Come non apprezzare la correzione di rotta dal basso che somiglia molto a una reazione autoimmunitaria di un corpo sociale il quale reagisce al diffondersi del virus che ne mina la stabilità. Nelle urne di domenica è stata depositata una risposta critica al modello di Unione europea che è stato imboccato da Maastricht in poi. Un’entità sovraordinata agli Stati nazionali, che ne assorbe alcune funzioni sovrane diminuendone il peso presso i propri cittadini, per restare in equilibrio necessita di bilanciamenti efficaci. Cosicché i regionalismi si inseriscono nelle dinamiche dei rapporti inter-istituzionali quali componenti primarie del meccanismo di un check and balance in grado di assicurare la tenuta della coesione sociale a tutti i livelli. Dalle vallate alpine alle stanze di Bruxelles passando per i palazzi delle capitali nazionali.

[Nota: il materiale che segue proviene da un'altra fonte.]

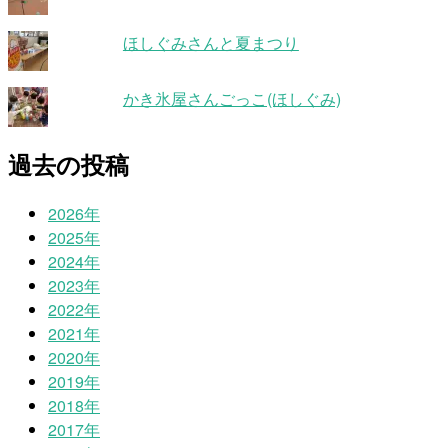
ほしぐみさんと夏まつり
かき氷屋さんごっこ(ほしぐみ)
過去の投稿
2026年
2025年
2024年
2023年
2022年
2021年
2020年
2019年
2018年
2017年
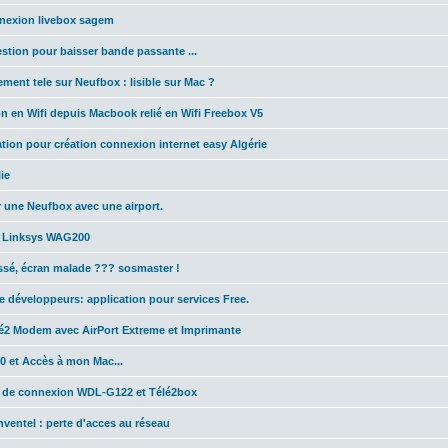
nexion livebox sagem
estion pour baisser bande passante ...
ement tele sur Neufbox : lisible sur Mac ?
n en Wifi depuis Macbook relié en Wifi Freebox V5
tion pour création connexion internet easy Algérie
lie
 une Neufbox avec une airport.
t Linksys WAG200
ssé, écran malade ??? sosmaster !
 développeurs: application pour services Free.
lé2 Modem avec AirPort Extreme et Imprimante
 et Accès à mon Mac...
 de connexion WDL-G122 et Télé2box
nventel : perte d'acces au réseau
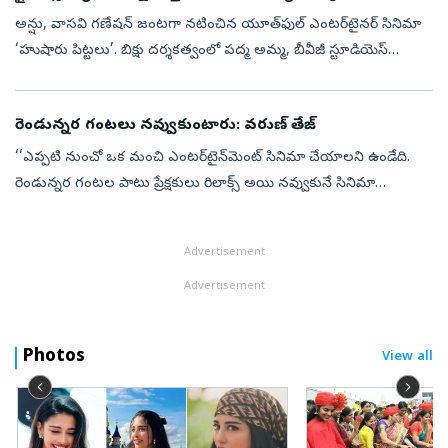
అన్షు, వాసవి గణేషన్‌ జంటగా నటించిన యూత్‌ఫుల్‌ ఎంటర్‌టైనర్‌ సినిమా
‘హుషారు పిట్టలు’. బిక్షు దర్శకత్వంలో పద్మ అమ్మ, బీవీజీ స్టూడియెస్‌
సమర్పణలో రుద్ర క్రాంతి పిక్చర్స్‌పై వెంకట్‌ యాదవ్‌ నిర్మించారు. ఈ చ...
రెండున్నర గంటలు నవ్వుకుంటారు: వరుణ్‌ తేజ్‌
‘‘ఎప్పటి నుంచో ఒక మంచి ఎంటర్‌టైన్‌మెంట్‌ సినిమా చేయాలని ఉండేది.
రెండున్నర గంటల పాటు ప్రేక్షకులు రిలాక్స్‌ అయి నవ్వుకునే సినిమా
చేయాలనే ఉద్దేశంతో ‘కొరియన్‌ కనకరాజు’ చేశాను. నాన్‌స్టాప్‌ ఎంటర్‌టైనర్‌గా
...
Advertisement
Advertisement
Photos
View all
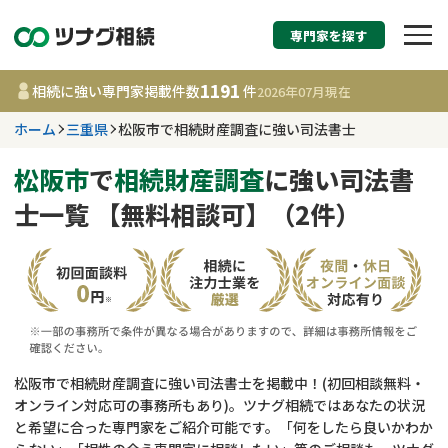
専門家を探す
相続税申告・相続手続
1191
相続に強い専門家掲載件数
件
2026年07月
現在
す
ホーム
三重県
松阪市で相続財産調査に強い司法書士
三重県
松阪市
で
相続財産調査
に強い司法書
士一覧 【無料相談可】（2件）
1191
事務所
件
更新日 :
2026年07月21日
相談内容で探す
遺言書作成・遺言執行
費用相場
松阪市で相続財産調査に強い司法書士を掲載中！(初回相談無料・
オンライン対応可の事務所もあり)。ツナグ相続ではあなたの状況
相続登記
コラム
と希望に合った専門家をご紹介可能です。「何をしたら良いかわか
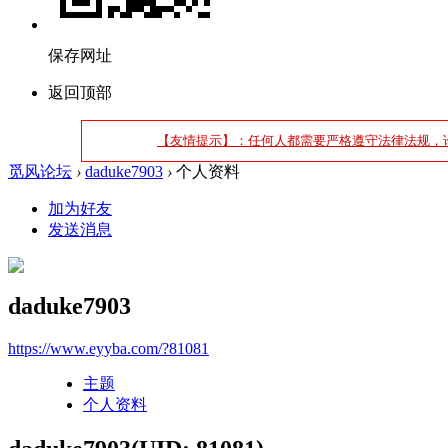
保存网址
返回顶部
【友情提示】：任何人都需要严格遵守法律法规，
觅风论坛
›
daduke7903
›
个人资料
加为好友
发送消息
daduke7903
https://www.eyyba.com/?81081
主题
个人资料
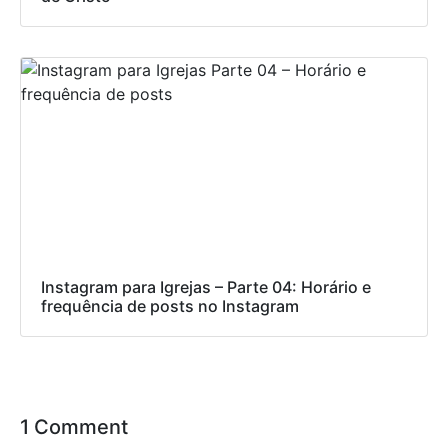
Instagram para Igrejas – Parte 04: Horário e
frequência de posts no Instagram
1 Comment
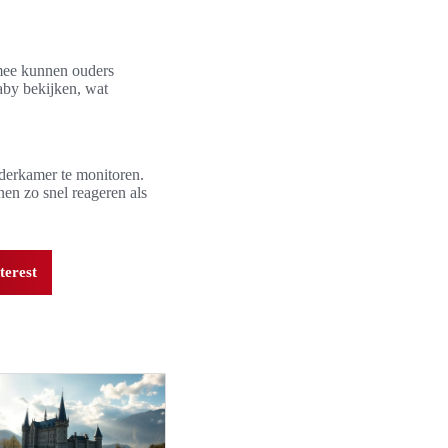
mee kunnen ouders
aby bekijken, wat
derkamer te monitoren.
en zo snel reageren als
terest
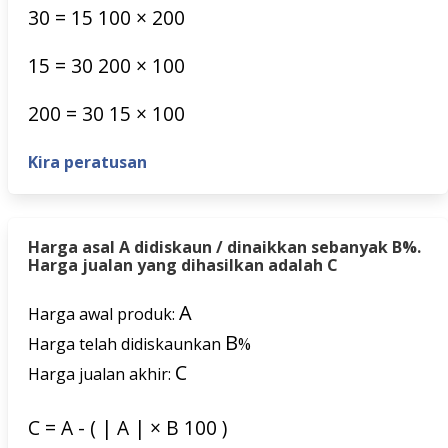
30
=
15
100
×
200
15
=
30
200
×
100
200
=
30
15
×
100
Kira peratusan
Harga asal A didiskaun / dinaikkan sebanyak B%.
Harga jualan yang dihasilkan adalah C
A
Harga awal produk:
B
Harga telah didiskaunkan
%
C
Harga jualan akhir:
C
=
A
-
(
|
A
|
×
B
100
)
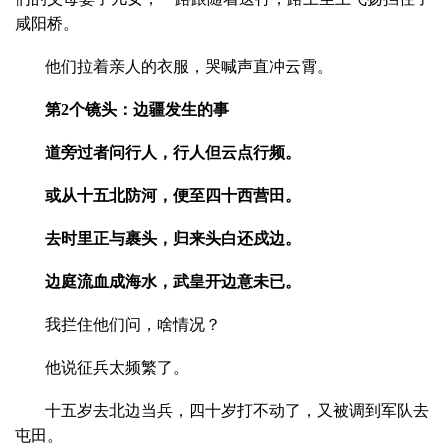
咸阳桥。
他们拉着亲人的衣服，哭喊声直冲云霄。
第2个镜头：边疆发生的事
道旁过者问行人，行人但云点行频。
或从十五北防河，便至四十西营田。
去时里正与裹头，归来头白还戍边。
边庭流血成海水，武皇开边意未已。
我拦住他们问，啥情况？
他说征兵太频繁了。
十五岁去北边当兵，四十岁打不动了，又被调到军队去
屯田。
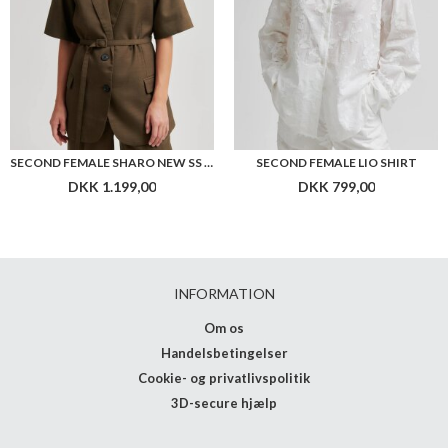
SECOND FEMALE SHARO NEW SS BLAZER
SECOND FEMALE LIO SHIRT
DKK 1.199,00
DKK 799,00
INFORMATION
Om os
Handelsbetingelser
Cookie- og privatlivspolitik
3D-secure hjælp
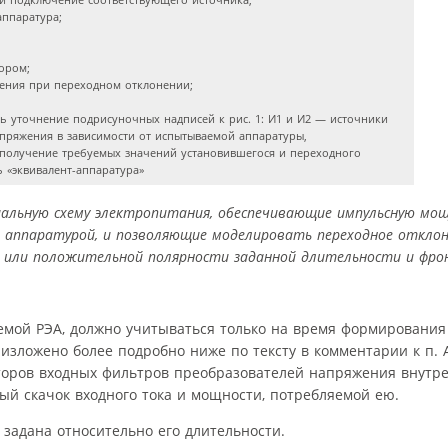
аппаратура;
ором;
ения при переходном отклонении;
ть уточнение подрисуночных надписей к рис. 1: И1 и И2 — источники
пряжения в зависимости от испытываемой аппаратуры,
получение требуемых значений установившегося и переходного
 «эквивалент-аппаратура»
альную схему электропитания, обеспечивающие импульсную мощ
аппаратурой, и позволяющие моделировать переходное отклон
 или положительной полярности заданной длительности и фронт
емой РЭА, должно учитываться только на время формирования
о изложено более подробно ниже по тексту в комментарии к п. А
торов входных фильтров преобразователей напряжения внутр
ый скачок входного тока и мощности, потребляемой ею.
 задана относительно его длительности.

Se Veneto e Lombardia hanno funzionato da apripista, adesso tocca estendere il modello dell’autonomia alle altre regioni. Anche al Sud, dove l’idea di dovercela fare da soli spaventa soltanto le classi dirigenti della politica locale che, storicamente, si sono distinte per la bassa qualità del personale e per la vocazione a pensare lo Stato nazionale come una gigantesca coscia di vitello da spolpare. Se questa è la sfida del nostro tempo storico bisogna affrontarla con gli strumenti e lo spirito giusto. E le sfide si possono vincere o perdere, tertium non datur. Facciamocene una ragione.